Motzel Brown + Jonathan Herrera Soto The Light Comes in the Shape of the Voice.

The Light Comes in the Shape of the Voice was a two-person show of drawings by Hannah Motzel Brown and Jonathan Herrera Soto opening Thursday, March 5, 2026, at HAIR+NAILS NYC at 39 Henry St. This was the first time these two artists exhibited together. Both artists share deep ties with the HAIR+NAILS community in Minneapolis.

This suite of new drawings by Hannah Motzel Brown was built over a year of the artist’s rigorous practice in her home studio in Los Angeles. Working with mechanical pencil on paper, her rendering process holds space to filter, soften, distort, and reflect on her inner world and its external manifestations. Expressive flowers, ripe glistening fruit, poetic shadows, and dense patterns are all symbolic imagery used for analyzing the complexity of identity, the feminine, a deeply personal narrative. Proportion and scale are crudely depicted while texture and detail are approached with precision. A quiet tension between fantasy and realism; a museum of moments that the breeze passes through, where the flowers are always in bloom.

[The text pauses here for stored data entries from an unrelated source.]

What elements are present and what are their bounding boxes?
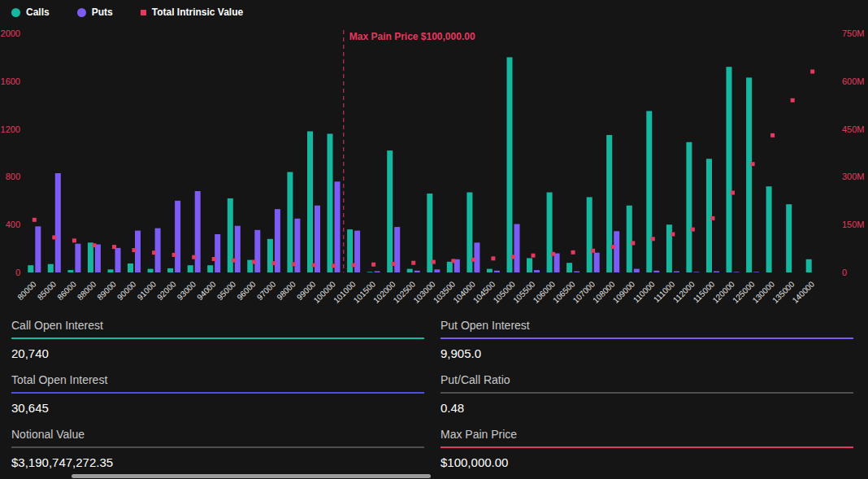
call-bar[interactable] [487,269,493,272]
put-bar[interactable] [215,234,220,272]
legend-item-puts[interactable]: Puts [77,7,113,17]
call-bar[interactable] [527,258,532,272]
put-bar[interactable] [35,226,41,272]
call-bar[interactable] [207,265,213,272]
call-bar[interactable] [547,193,553,273]
put-bar[interactable] [594,253,600,272]
call-bar[interactable] [587,197,592,272]
call-bar[interactable] [148,269,154,272]
call-bar[interactable] [686,142,692,272]
intrinsic-marker[interactable] [810,70,814,74]
put-bar[interactable] [674,272,679,273]
call-bar[interactable] [267,239,273,272]
put-bar[interactable] [753,272,759,272]
intrinsic-marker[interactable] [371,263,375,267]
put-bar[interactable] [514,224,520,273]
intrinsic-marker[interactable] [791,98,795,102]
intrinsic-marker[interactable] [571,250,575,255]
put-bar[interactable] [614,231,619,272]
call-bar[interactable] [566,263,572,272]
put-bar[interactable] [115,248,121,272]
legend-item-intrinsic[interactable]: Total Intrinsic Value [141,7,243,17]
call-bar[interactable] [706,159,712,272]
intrinsic-marker[interactable] [611,245,615,249]
put-bar[interactable] [375,272,380,273]
put-bar[interactable] [335,181,341,272]
call-bar[interactable] [766,186,772,272]
intrinsic-marker[interactable] [72,238,76,242]
call-bar[interactable] [806,259,812,272]
call-bar[interactable] [128,263,133,272]
put-bar[interactable] [734,272,740,272]
intrinsic-marker[interactable] [471,258,475,262]
scrollbar-thumb[interactable] [72,474,431,478]
call-bar[interactable] [307,132,313,273]
call-bar[interactable] [188,265,193,272]
intrinsic-marker[interactable] [731,191,735,195]
horizontal-scrollbar[interactable] [0,474,868,479]
intrinsic-marker[interactable] [192,255,196,259]
put-bar[interactable] [155,229,161,272]
intrinsic-marker[interactable] [651,237,655,241]
intrinsic-marker[interactable] [33,218,37,222]
intrinsic-marker[interactable] [591,249,595,253]
call-bar[interactable] [746,77,752,272]
put-bar[interactable] [574,272,579,273]
put-bar[interactable] [315,206,320,272]
put-bar[interactable] [75,244,80,272]
call-bar[interactable] [627,206,632,272]
call-bar[interactable] [407,269,413,272]
legend-item-calls[interactable]: Calls [11,7,50,17]
intrinsic-marker[interactable] [711,216,715,220]
call-bar[interactable] [28,265,33,272]
call-bar[interactable] [167,268,173,272]
intrinsic-marker[interactable] [770,133,775,137]
put-bar[interactable] [554,254,560,273]
intrinsic-marker[interactable] [432,260,436,264]
call-bar[interactable] [447,262,453,272]
call-bar[interactable] [606,135,612,272]
call-bar[interactable] [67,270,73,272]
call-bar[interactable] [666,224,672,272]
intrinsic-marker[interactable] [332,263,336,268]
put-bar[interactable] [653,271,659,272]
intrinsic-marker[interactable] [671,233,675,237]
call-bar[interactable] [328,134,333,273]
put-bar[interactable] [693,272,699,272]
put-bar[interactable] [195,191,201,272]
intrinsic-marker[interactable] [392,262,396,266]
intrinsic-marker[interactable] [691,228,695,232]
intrinsic-marker[interactable] [252,260,256,264]
intrinsic-marker[interactable] [631,241,635,245]
intrinsic-marker[interactable] [132,248,137,252]
intrinsic-marker[interactable] [172,253,176,257]
put-bar[interactable] [474,242,480,272]
call-bar[interactable] [786,204,792,272]
put-bar[interactable] [534,270,540,272]
put-bar[interactable] [634,269,640,272]
intrinsic-marker[interactable] [411,261,415,265]
intrinsic-marker[interactable] [551,252,555,256]
put-bar[interactable] [414,271,420,272]
intrinsic-marker[interactable] [491,256,495,260]
intrinsic-marker[interactable] [511,255,515,259]
intrinsic-marker[interactable] [271,261,276,265]
intrinsic-marker[interactable] [232,259,236,263]
put-bar[interactable] [254,230,260,272]
intrinsic-marker[interactable] [92,243,96,247]
call-bar[interactable] [287,172,293,273]
put-bar[interactable] [55,173,61,272]
call-bar[interactable] [646,111,652,273]
put-bar[interactable] [175,201,180,272]
put-bar[interactable] [494,271,500,272]
call-bar[interactable] [108,269,114,272]
intrinsic-marker[interactable] [52,235,56,239]
intrinsic-marker[interactable] [312,263,316,268]
intrinsic-marker[interactable] [451,259,455,263]
intrinsic-marker[interactable] [212,257,216,261]
intrinsic-marker[interactable] [532,254,536,258]
intrinsic-marker[interactable] [152,250,156,255]
intrinsic-marker[interactable] [352,263,356,268]
put-bar[interactable] [714,272,719,273]
call-bar[interactable] [48,264,54,272]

Jonathan Herrera Soto shares an iteration of his Deterritorialization Studies that depict storms within the folds of the composition plane. His drawings are complicated by marks made when folding the drawing into a paper airplane, creating contour lines when he unfolds that appear to render the initial scaffolding for a single-point perspective drawing; the vanishing point always placed square in the center of the composition. Herrera Soto reflects: “The location where we first learn how to draw from the single point perspective is one of the initial sites where we acquire the tools to render an image convincing. A procedure we learn and then deploy to convince others of something real — a visual system that invests in remembering and obeying certain rules in compositional space. Within the genocide of early America, Spaniards created maps to render legible their dominion, to visually authenticate an outline of their possessions in the New World. Indigenous peoples also make maps of the world. The differences in perspective meant maps were made rooted in vastly incompatible understandings of space, culture, community, and reality. Visual space literally looks different depending on whether you live in a place, or attempt to convince others you own it.